A Hyundai, quinta colocada com 17.017 unidades emplacadas, registrou alta de 2,1 pontos percentuais em participação de mercado, impulsionada pelo Creta — sétimo colocado geral com 7.354 unidades — e pelo HB20, que voltou ao top 15. A marca sul-coreana, no entanto, ainda ficou 7.424 unidades atrás da BYD, com apenas 6.938 unidades vendidas no varejo, menos da metade do volume da chinesa.

Já a Toyota, sexta colocada com 13.561 emplacamentos, não conseguiu sustentar o ritmo do Yaris Cross, seu principal lançamento de 2026. Mesmo com boa aceitação nas versões híbridas, a japonesa não conseguiu conter o avanço das concorrentes, especialmente no segmento compacto.

Fiat e Volkswagen lideram, mas chinesas já representam 23% do mercado

No topo do ranking, a Fiat manteve a liderança com 48.427 emplacamentos e 18,5% de participação, enquanto a Volkswagen fechou o mês em segundo lugar com 41.403 unidades (15,8%). A Strada, da Fiat, foi o carro mais vendido, com 13.796 unidades, seguida pelo Polo (10.472) e Tera (10.338), da Volkswagen. Ambos os fabricantes ainda dependem fortemente de vendas diretas, com 67,1% e 62,2% de seus emplacamentos oriundos desse canal.

As marcas chinesas, no entanto, já respondem por 23,1% de todas as vendas no país, um avanço significativo em relação aos 22,7% registrados em julho. O crescimento é puxado pela expansão dos veículos eletrificados: elétricos e híbridos somaram 63.709 unidades em agosto, representando 24,3% do mercado — mais que o dobro dos 24.755 emplacamentos do mesmo período em 2025. Apenas na primeira quinzena do mês, os eletrificados já haviam alcançado participação inédita nas vendas nacionais.

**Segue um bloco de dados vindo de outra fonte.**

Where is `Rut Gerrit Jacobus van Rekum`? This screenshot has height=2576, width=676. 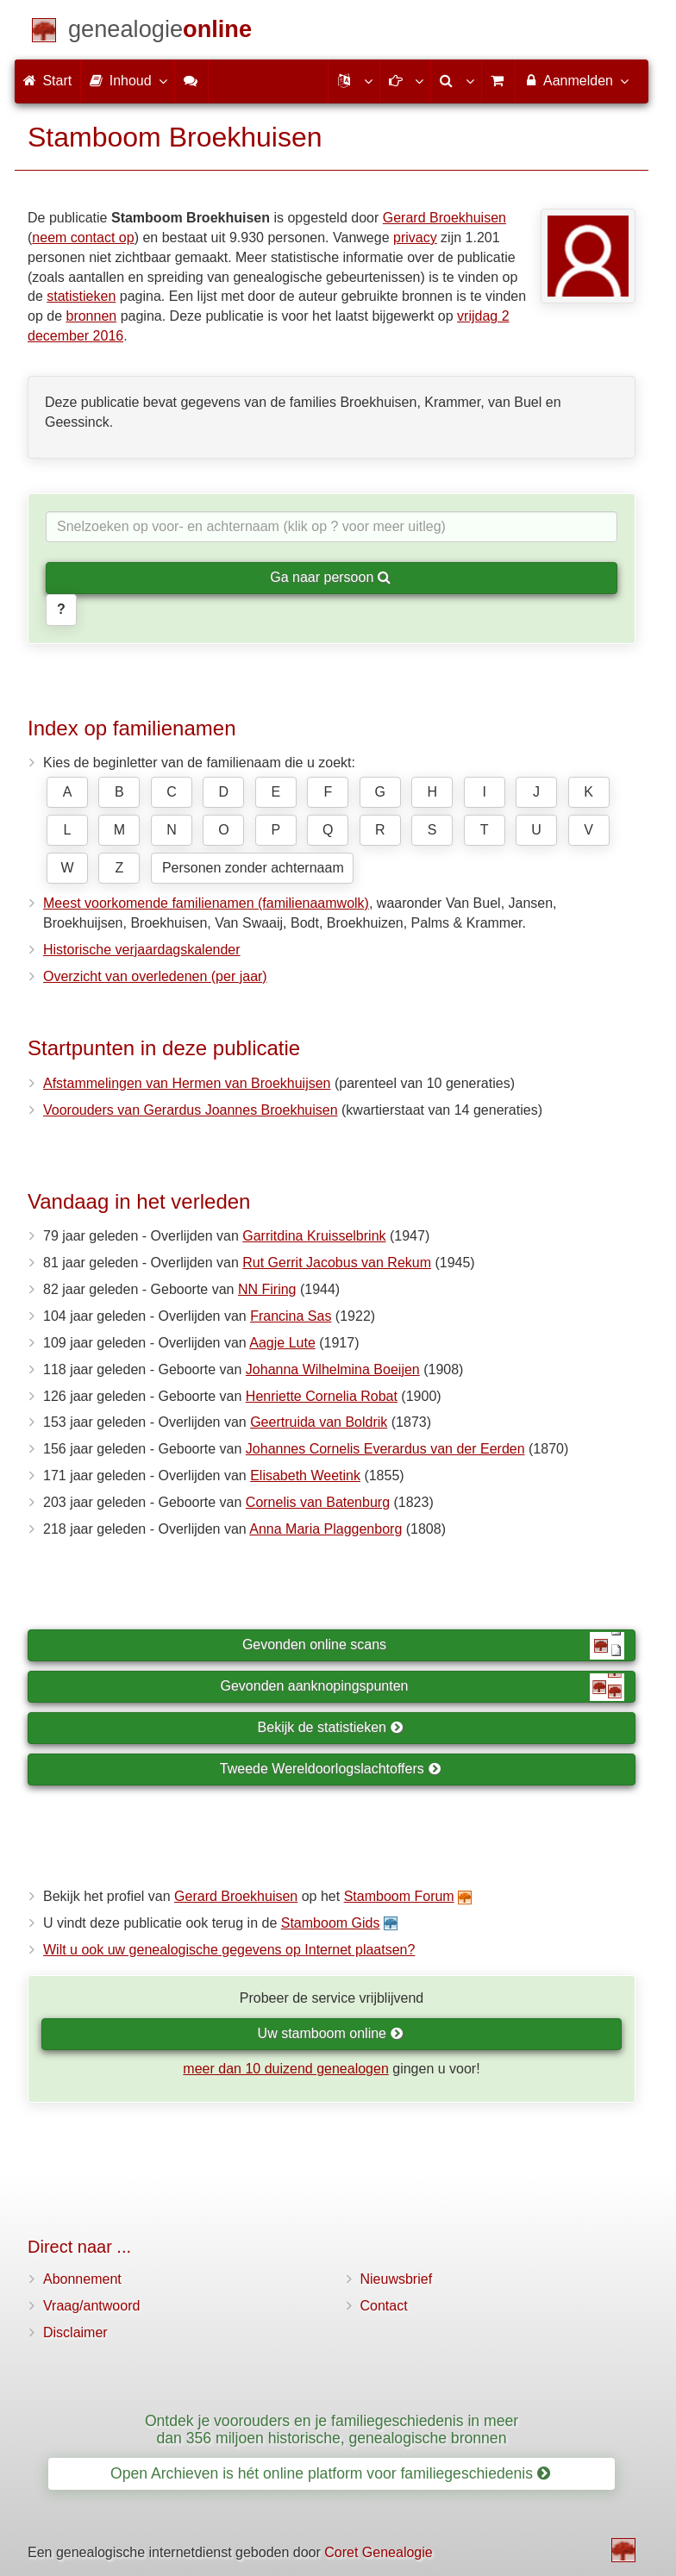
Rut Gerrit Jacobus van Rekum is located at coordinates (336, 1262).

Outras chinesas ganham espaço no top 10

A disputa pelo sétimo lugar foi acirrada: a GWM emplacou 9.825 unidades, apenas 41 a mais que a Renault (9.784). Honda (9.678) e Jeep (9.027) completaram o top 10, mostrando como o mercado está cada vez mais competitivo. A Geely, com 7.525 emplacamentos, destacou-se pelo EX2, que sozinho vendeu 5.805 unidades, consolidando a força dos compactos elétricos entre os consumidores.

Entre as 15 primeiras marcas, cinco são de origem chinesa: BYD, GWM, Geely, Caoa Chery e Omoda Jaecoo. Se consideradas apenas as fabricantes que ingressaram recentemente no mercado brasileiro, são quatro marcas chinesas, além da Caoa Chery, que já produz localmente há mais tempo. Essa ofensiva reflete uma estratégia agressiva de internacionalização, com foco em modelos eletrificados e preços competitivos.

Perspectivas para o futuro

No acumulado de janeiro a agosto, o mercado atingiu 1.883.332 emplacamentos, crescimento de 19,3% sobre o mesmo período de 2025. O varejo continua sendo o principal motor dessa expansão, com alta de 23,4% nas vendas em concessionárias, contra aumento de 15,2% nos canais diretos. É nesse ambiente que as fabricantes chinesas começam a transformar participação de mercado em uma ameaça concreta às marcas tradicionais, especialmente no segmento de veículos elétricos e híbridos, onde já lideram.